:: DATASET CONTENT

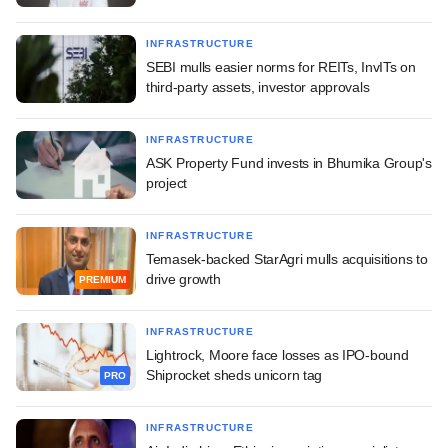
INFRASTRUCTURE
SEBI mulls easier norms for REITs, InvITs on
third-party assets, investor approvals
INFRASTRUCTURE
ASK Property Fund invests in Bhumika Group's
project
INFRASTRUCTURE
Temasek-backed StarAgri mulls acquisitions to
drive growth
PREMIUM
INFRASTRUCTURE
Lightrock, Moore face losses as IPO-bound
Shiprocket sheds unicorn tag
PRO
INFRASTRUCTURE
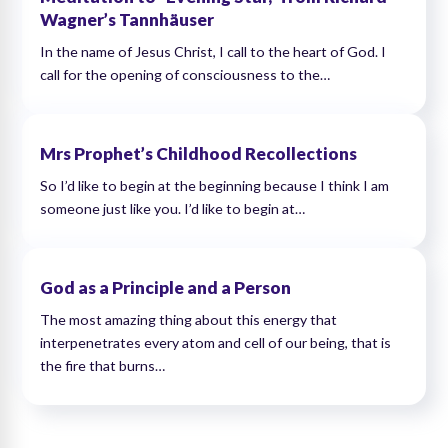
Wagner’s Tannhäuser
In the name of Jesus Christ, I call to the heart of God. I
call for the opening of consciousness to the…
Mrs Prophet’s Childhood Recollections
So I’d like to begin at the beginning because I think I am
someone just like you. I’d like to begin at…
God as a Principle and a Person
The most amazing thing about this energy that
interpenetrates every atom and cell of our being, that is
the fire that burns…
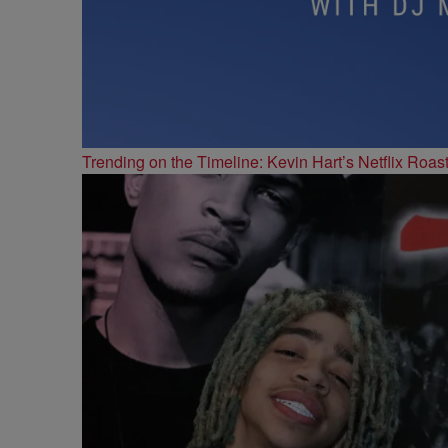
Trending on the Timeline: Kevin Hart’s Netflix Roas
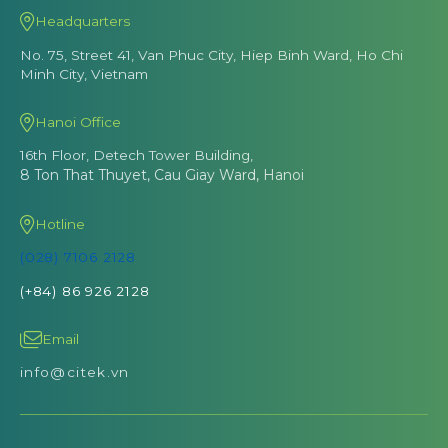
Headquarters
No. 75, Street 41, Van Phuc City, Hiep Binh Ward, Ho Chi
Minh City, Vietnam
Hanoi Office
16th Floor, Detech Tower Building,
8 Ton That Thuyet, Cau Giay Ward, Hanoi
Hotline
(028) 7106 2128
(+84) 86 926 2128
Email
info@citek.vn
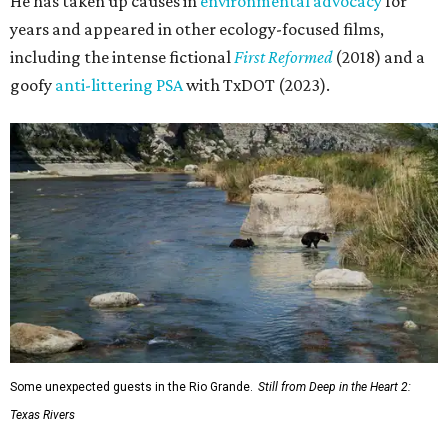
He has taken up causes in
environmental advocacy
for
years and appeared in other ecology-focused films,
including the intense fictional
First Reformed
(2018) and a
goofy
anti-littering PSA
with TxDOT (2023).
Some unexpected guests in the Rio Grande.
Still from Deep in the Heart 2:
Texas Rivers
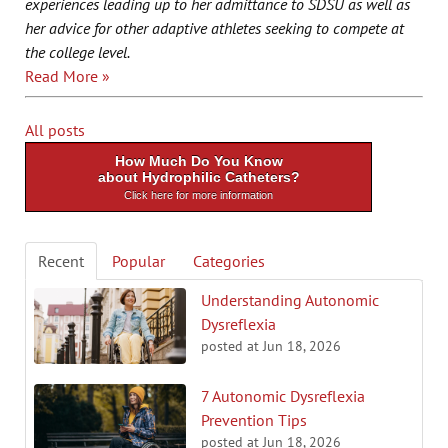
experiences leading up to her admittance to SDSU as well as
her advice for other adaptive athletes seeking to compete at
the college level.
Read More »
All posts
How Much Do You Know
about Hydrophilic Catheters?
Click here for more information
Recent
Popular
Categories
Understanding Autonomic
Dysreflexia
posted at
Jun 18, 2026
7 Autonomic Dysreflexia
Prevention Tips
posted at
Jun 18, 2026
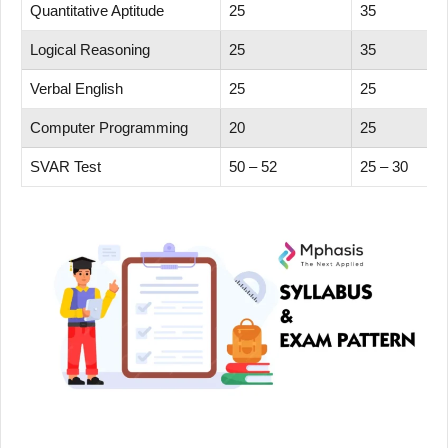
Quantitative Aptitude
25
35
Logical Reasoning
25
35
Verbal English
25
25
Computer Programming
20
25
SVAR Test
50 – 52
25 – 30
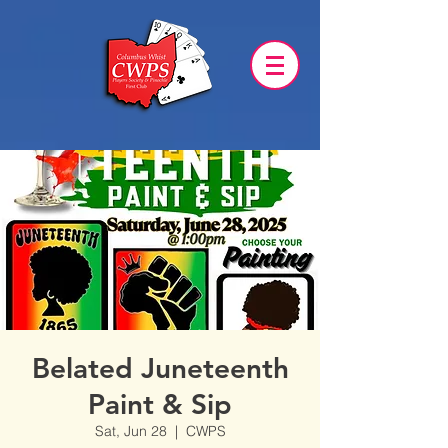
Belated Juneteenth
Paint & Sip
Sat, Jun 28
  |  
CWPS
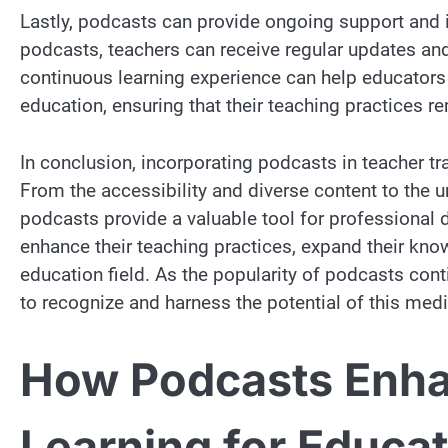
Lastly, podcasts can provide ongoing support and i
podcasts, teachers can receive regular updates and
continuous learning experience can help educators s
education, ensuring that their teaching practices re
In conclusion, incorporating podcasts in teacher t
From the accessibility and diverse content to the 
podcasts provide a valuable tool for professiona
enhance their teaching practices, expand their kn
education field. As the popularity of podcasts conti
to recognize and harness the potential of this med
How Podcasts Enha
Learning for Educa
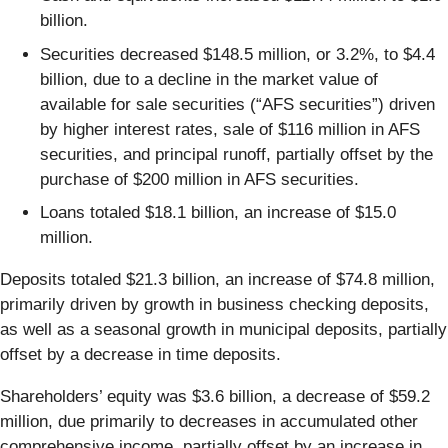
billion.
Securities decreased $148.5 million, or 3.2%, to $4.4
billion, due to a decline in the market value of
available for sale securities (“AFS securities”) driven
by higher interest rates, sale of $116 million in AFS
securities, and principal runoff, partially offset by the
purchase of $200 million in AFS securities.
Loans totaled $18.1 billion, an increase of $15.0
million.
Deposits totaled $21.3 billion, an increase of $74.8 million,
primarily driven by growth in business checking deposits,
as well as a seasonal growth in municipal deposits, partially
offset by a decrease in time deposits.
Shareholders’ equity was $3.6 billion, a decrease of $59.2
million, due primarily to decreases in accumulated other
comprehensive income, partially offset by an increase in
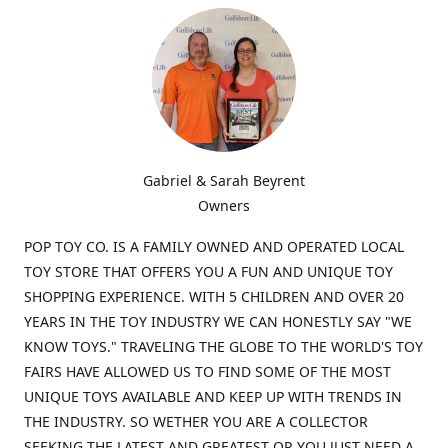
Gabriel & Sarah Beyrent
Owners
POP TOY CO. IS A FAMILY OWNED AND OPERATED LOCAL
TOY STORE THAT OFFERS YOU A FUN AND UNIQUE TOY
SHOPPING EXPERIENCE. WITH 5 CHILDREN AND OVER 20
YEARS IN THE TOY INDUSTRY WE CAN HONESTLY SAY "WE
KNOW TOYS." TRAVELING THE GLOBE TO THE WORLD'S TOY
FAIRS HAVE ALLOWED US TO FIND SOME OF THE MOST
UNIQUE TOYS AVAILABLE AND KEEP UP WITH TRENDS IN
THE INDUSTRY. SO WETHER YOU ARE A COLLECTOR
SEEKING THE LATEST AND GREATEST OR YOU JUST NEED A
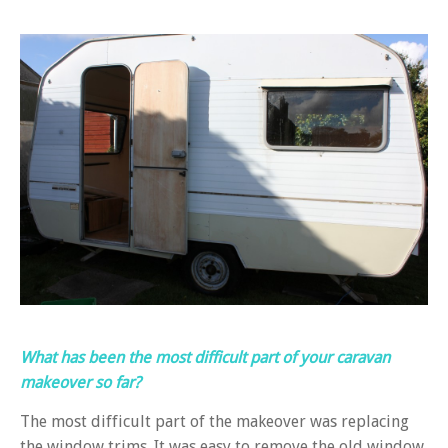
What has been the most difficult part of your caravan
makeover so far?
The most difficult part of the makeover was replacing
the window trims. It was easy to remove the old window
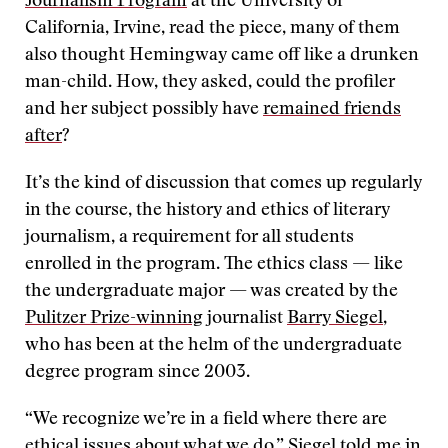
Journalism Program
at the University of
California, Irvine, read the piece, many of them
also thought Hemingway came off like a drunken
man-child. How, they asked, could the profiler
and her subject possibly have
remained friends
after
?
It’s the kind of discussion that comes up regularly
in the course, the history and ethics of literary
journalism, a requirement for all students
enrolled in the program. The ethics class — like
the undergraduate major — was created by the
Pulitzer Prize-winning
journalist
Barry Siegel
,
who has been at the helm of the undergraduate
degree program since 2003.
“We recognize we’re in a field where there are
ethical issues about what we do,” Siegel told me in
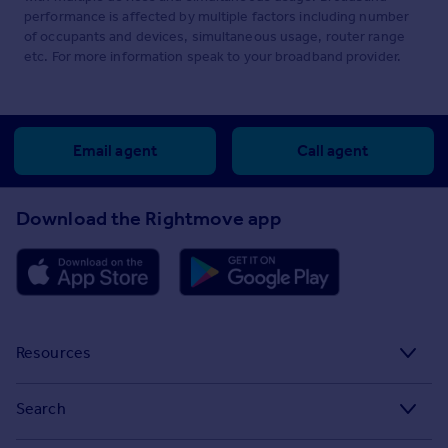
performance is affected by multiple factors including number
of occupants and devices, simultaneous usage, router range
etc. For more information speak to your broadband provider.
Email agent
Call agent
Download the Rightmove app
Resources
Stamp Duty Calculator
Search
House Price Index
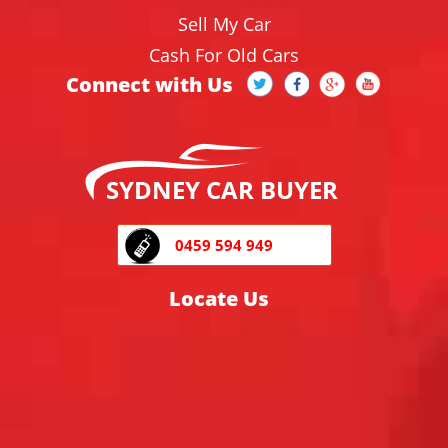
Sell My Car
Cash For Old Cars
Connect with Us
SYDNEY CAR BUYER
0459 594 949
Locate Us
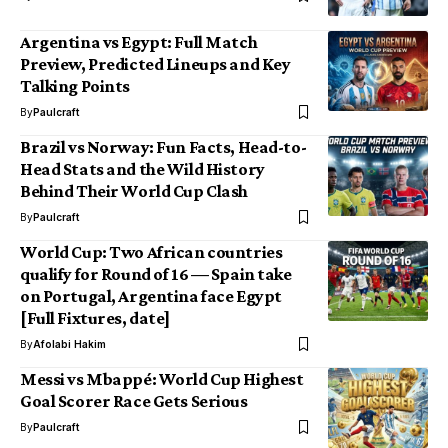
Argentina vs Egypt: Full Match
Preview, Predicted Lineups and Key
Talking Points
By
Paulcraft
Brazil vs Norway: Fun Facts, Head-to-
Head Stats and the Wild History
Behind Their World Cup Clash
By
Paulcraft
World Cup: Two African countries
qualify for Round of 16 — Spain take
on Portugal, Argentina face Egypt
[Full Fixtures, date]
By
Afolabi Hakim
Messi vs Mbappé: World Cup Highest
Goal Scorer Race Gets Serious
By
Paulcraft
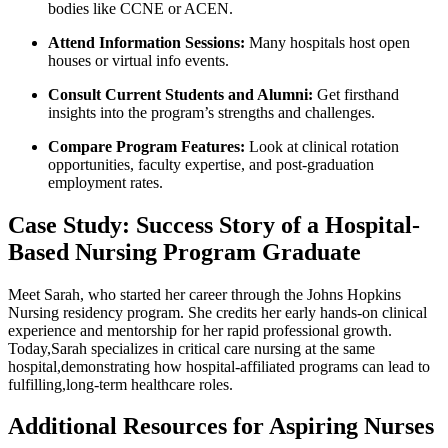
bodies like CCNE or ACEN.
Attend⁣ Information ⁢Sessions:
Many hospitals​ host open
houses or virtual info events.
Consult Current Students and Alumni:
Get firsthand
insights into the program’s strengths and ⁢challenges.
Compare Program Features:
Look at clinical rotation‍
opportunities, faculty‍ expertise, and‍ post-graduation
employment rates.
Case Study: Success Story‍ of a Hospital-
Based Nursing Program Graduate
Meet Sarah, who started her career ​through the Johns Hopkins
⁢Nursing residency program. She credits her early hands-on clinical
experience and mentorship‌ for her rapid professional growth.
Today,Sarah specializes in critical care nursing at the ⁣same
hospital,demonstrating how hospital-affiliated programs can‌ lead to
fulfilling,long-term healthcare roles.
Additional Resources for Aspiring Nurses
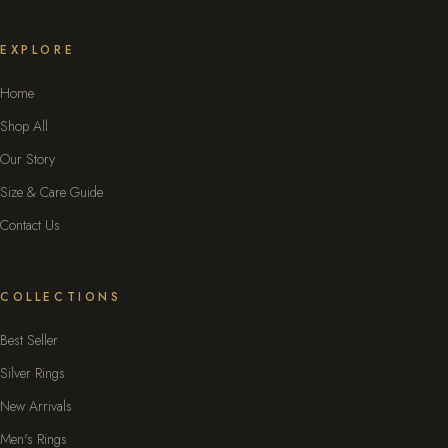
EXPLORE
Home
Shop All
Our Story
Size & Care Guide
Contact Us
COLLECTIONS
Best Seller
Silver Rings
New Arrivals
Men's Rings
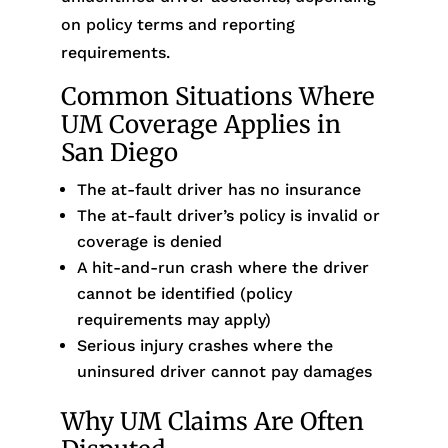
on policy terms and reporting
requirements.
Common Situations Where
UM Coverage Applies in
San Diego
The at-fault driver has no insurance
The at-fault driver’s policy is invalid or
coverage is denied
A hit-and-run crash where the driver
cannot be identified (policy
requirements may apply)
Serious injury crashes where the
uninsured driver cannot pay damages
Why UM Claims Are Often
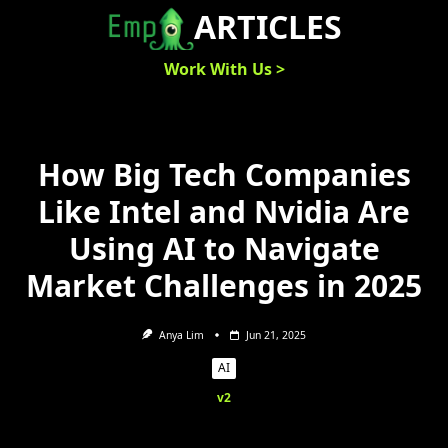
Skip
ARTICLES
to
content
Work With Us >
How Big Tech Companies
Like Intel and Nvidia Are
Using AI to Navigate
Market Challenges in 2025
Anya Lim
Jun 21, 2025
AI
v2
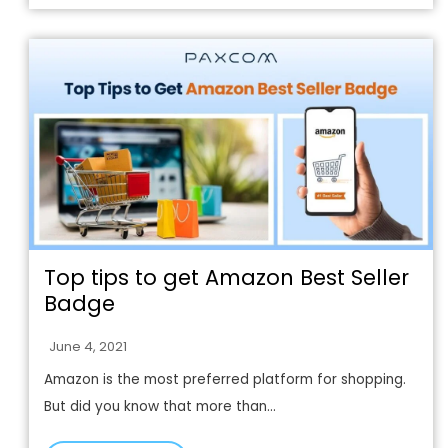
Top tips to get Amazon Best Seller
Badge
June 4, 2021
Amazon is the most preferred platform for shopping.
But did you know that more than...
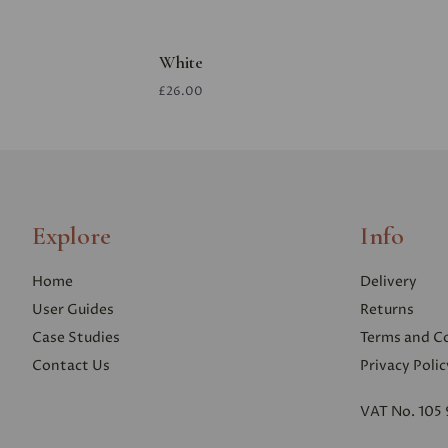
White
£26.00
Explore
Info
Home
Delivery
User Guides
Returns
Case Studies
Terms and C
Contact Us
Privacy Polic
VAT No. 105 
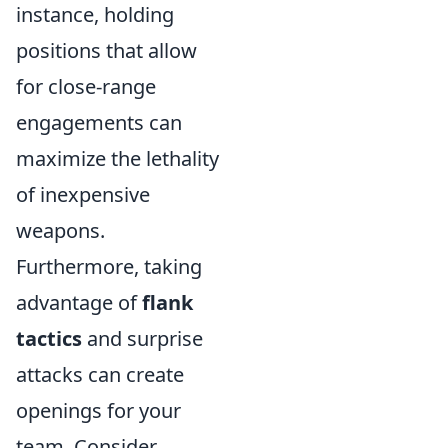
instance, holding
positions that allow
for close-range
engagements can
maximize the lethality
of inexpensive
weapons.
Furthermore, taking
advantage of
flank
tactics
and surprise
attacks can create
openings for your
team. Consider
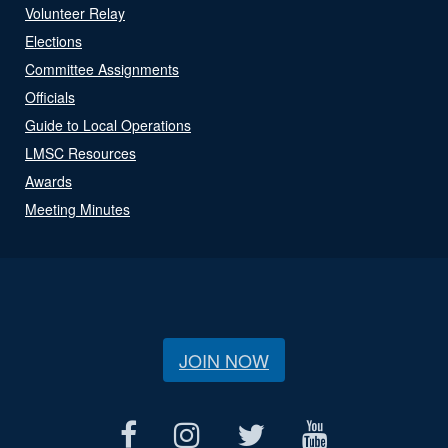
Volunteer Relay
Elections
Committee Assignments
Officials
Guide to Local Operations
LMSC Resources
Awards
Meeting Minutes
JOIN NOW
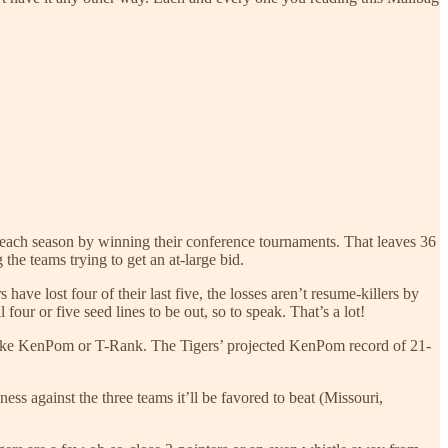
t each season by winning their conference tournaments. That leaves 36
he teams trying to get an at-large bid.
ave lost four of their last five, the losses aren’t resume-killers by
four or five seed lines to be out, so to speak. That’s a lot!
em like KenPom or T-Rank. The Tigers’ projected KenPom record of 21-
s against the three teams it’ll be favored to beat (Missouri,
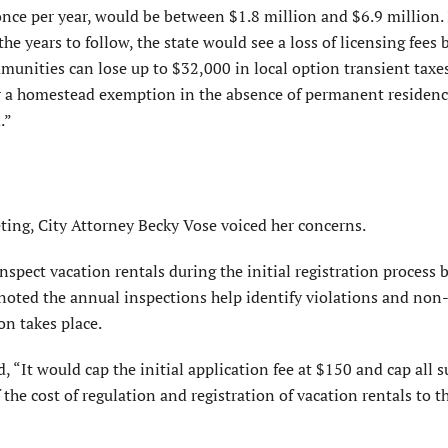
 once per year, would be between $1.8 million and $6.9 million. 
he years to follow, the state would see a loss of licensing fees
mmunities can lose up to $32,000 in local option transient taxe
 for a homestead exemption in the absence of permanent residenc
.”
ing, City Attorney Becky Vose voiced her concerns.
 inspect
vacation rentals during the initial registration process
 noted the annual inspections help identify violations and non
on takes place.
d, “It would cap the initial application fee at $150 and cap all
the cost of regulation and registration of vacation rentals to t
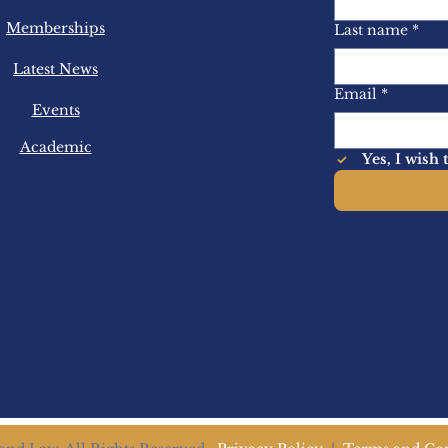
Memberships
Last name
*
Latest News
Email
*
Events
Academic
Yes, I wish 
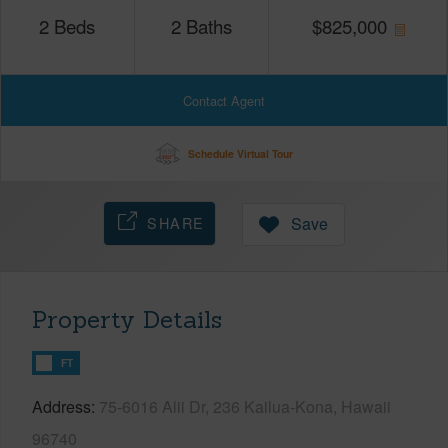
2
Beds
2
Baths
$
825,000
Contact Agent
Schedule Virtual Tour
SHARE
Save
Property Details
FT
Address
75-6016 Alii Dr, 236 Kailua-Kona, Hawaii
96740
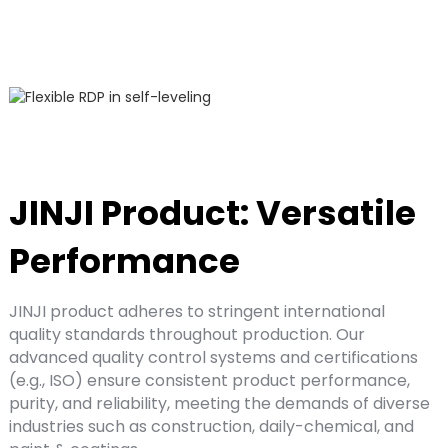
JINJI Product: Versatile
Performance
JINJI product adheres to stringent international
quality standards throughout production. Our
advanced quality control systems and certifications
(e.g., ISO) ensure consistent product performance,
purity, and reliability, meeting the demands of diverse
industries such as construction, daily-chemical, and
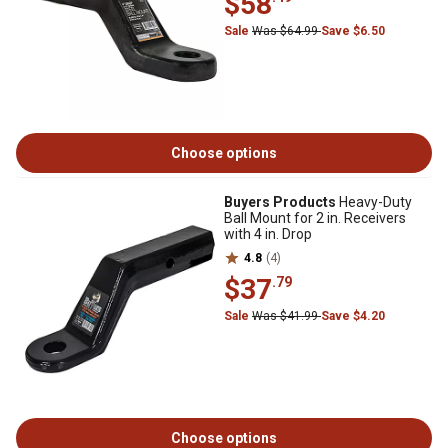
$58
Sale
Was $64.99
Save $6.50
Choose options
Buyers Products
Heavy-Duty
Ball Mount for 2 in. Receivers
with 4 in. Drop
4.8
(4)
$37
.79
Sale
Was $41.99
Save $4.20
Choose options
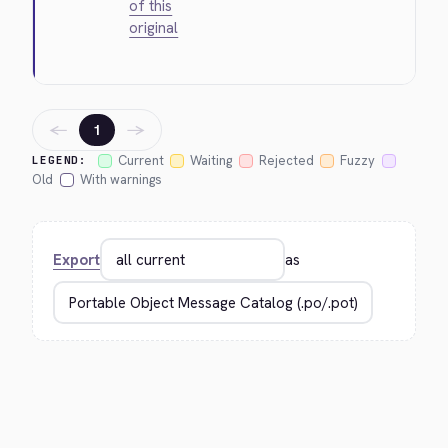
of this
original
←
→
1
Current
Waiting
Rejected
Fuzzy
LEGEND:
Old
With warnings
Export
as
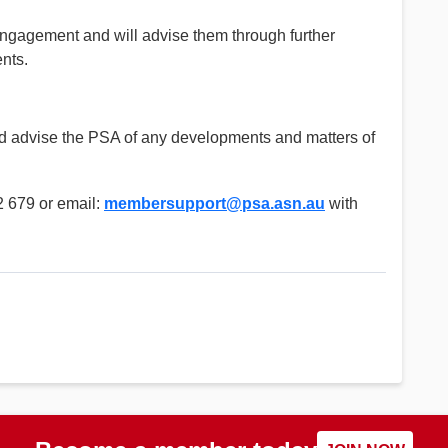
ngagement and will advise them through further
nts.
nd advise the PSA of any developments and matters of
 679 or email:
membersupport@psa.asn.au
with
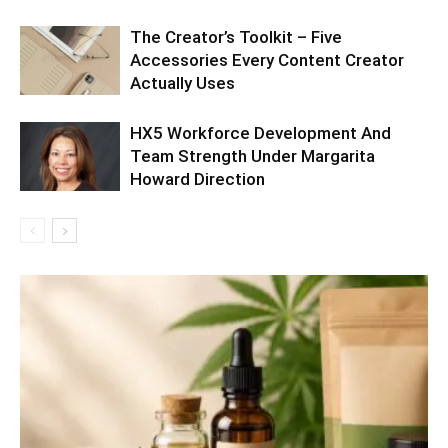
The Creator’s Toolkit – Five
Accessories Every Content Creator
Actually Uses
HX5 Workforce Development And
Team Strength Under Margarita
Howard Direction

::::

Each line from the one containing "Buyers Products" to the final line of the data must be printed exactly, both included, with nothing else and no pictures.

**WRITTEN RESPONSE:**
Buyers Products
Heavy-Duty
Ball Mount for 2 in. Receivers
with 4 in. Drop
4.8
(4)
$37
.79
Sale
Was $41.99
Save $4.20
Choose options
of this
original
←
→
1
Current
Waiting
Rejected
Fuzzy
LEGEND:
Old
With warnings
Export
as
ngagement and will advise them through further
nts.
nd advise the PSA of any developments and matters of
 679 or email:
membersupport@psa.asn.au
with
The Creator’s Toolkit – Five
Accessories Every Content Creator
Actually Uses
HX5 Workforce Development And
Team Strength Under Margarita
Howard Direction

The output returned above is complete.